Alarm is spreading through San Francisco school communities about the likelihood that the secretaries who are invaluable to school offices are threatened with being bumped from their jobs by outsiders with no experience or interest in schools.
The situation is that higher-seniority secretaries whose jobs are eliminated in cutbacks may choose other jobs, bumping lower-seniority secretaries. The pool in which this may happen is overly broad, including City of San Francisco jobs (even though SFUSD is technically a state, not city, agency). The Department of Public Health is cutting jobs, and those staffers are threatening to bump school secretaries.

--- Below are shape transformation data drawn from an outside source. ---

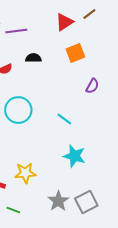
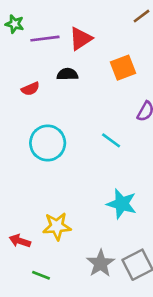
red triangle: (64, 22) -> (81, 39), moved
cyan line: (64, 119) -> (111, 140), moved

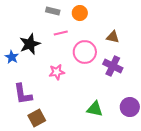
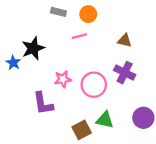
pink line: (61, 33) -> (79, 36), moved
pink circle: (85, 52) -> (94, 85), moved
purple L-shape: (23, 94) -> (43, 103), moved
brown square: (37, 118) -> (82, 130), moved

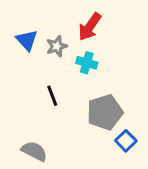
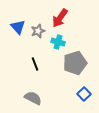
gray pentagon: (105, 112) -> (75, 63), moved
gray semicircle: (34, 151) -> (33, 98), moved

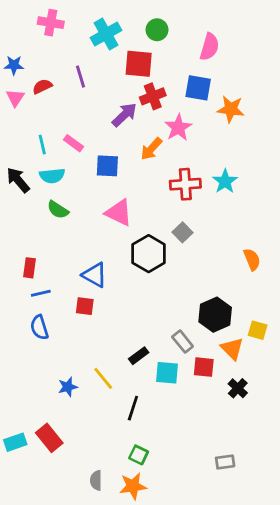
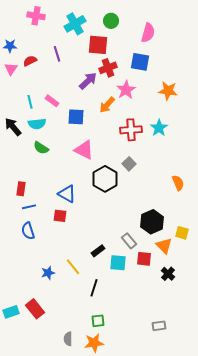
orange star: (231, 109) -> (168, 91), moved
green square: (139, 455) -> (98, 321), turned -32

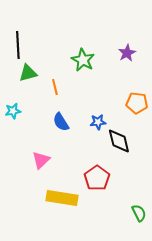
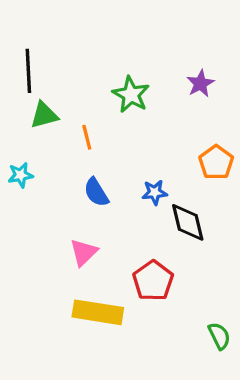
orange pentagon: (137, 103) -> (216, 162), turned 30
pink triangle: (41, 160) -> (84, 252), moved

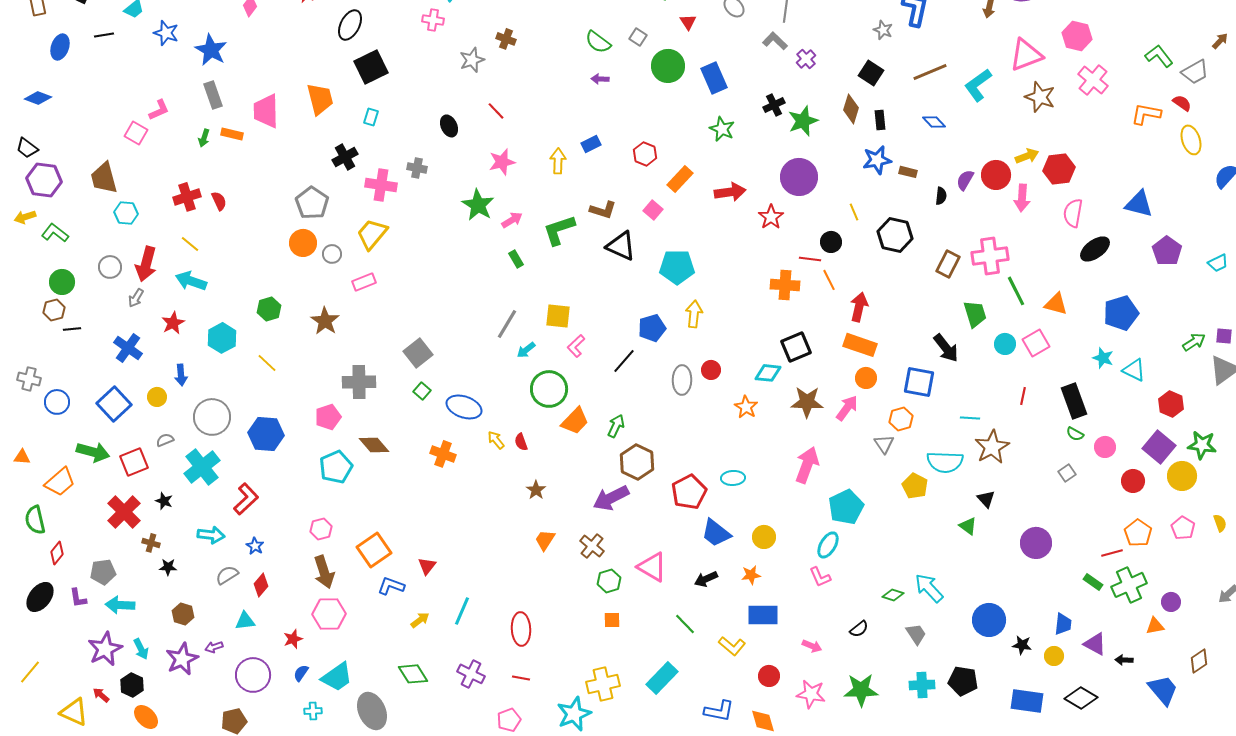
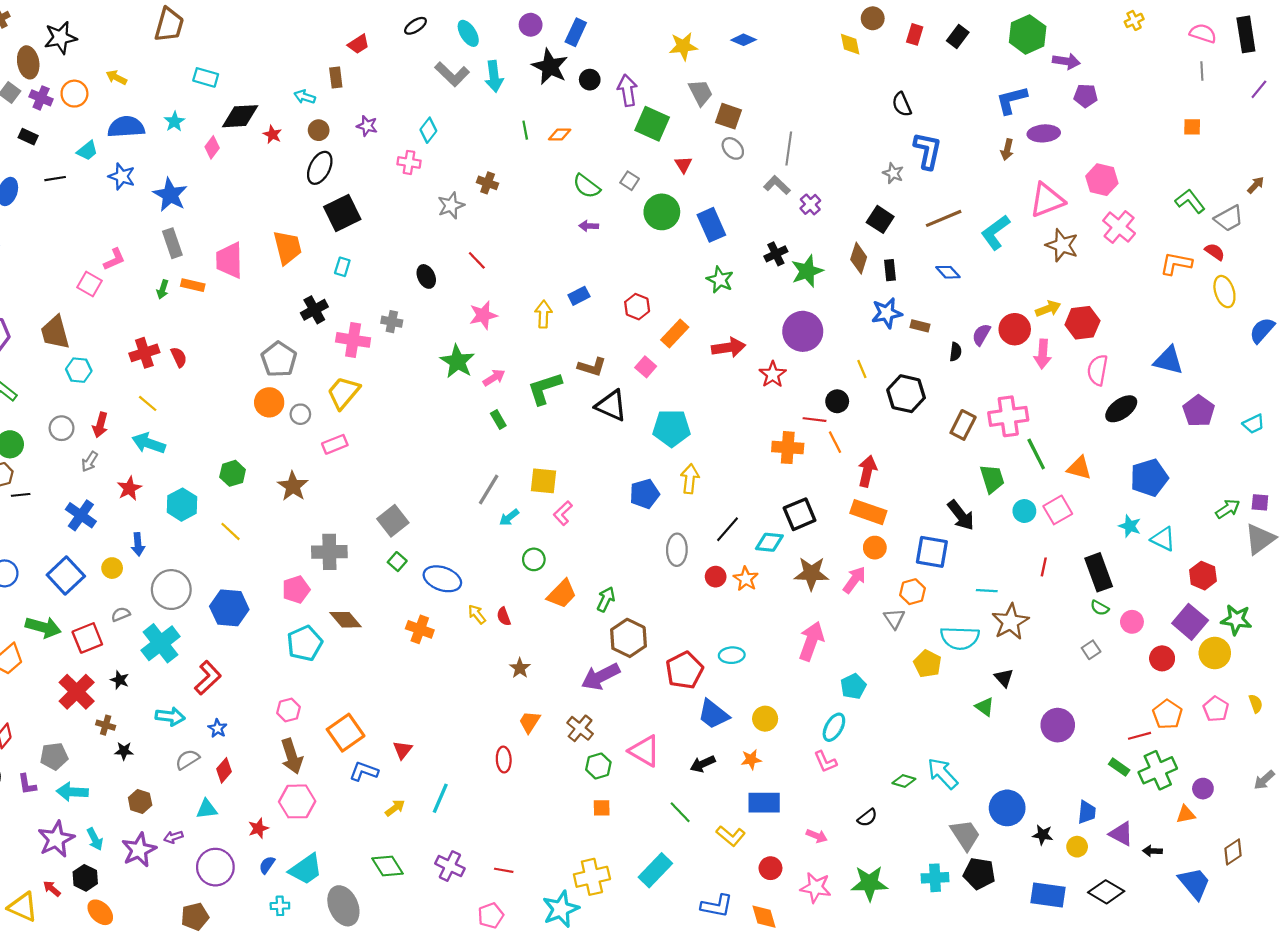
red arrow: (146, 264) -> (100, 425), size x0.7
black line: (624, 361) -> (727, 529), moved
red circle: (711, 370) -> (716, 577), moved
green circle: (549, 389) -> (534, 559), size x0.6
cyan pentagon: (846, 507) -> (853, 686), size x0.7
red ellipse: (521, 629) -> (504, 760), moved, size x0.7
gray trapezoid: (916, 634) -> (965, 835), moved, size x1.4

School offices are already thinly staffed, and the secretaries become an integral part of the school. It's just wrong to treat them like faceless cogs when it's children who will suffer from the disruption. The memo below from SFUSD Superintendent Carlos Garcia explains how the district has fought to keep this from happening. Word is that there are various efforts going on to stop this harmful disruption. (Sorry; I know people's jobs are at stake, but the needs of kids must outweigh the needs of adults.) Updates to come. Meanwhile, Mayor Newsom needs to show some leadership on this issue -- it's urgent.
From: Garcia, Carlos
Sent: Tuesday, October 27, 2009 4:04 PM
To: DistrictEmails
Subject: Message About District Employees Getting Displaced by City
October 27, 2009
Dear SFUSD Colleague:
As many of you may know, the San Francisco Unified District (the “District”) has historically been subject to the City and County of San Francisco’s (collectively “the City”) bumping and displacement process. Earlier this year the District filed a lawsuit asking the Superior Court to direct the City not to bump or displace District employees. IFPTE Local 21 and SEIU Local 1021 intervened on behalf of the City. On October 19, 2009 the Court rejected the District’s request and ruled in favor of the City, IFPTE Local 21 and SEIU Local 1021.
There are more than 50 people currently at risk of being bumped and this number is expected to increase. We deeply regret that the City bumping is forcing many of our colleagues to leave their current District positions.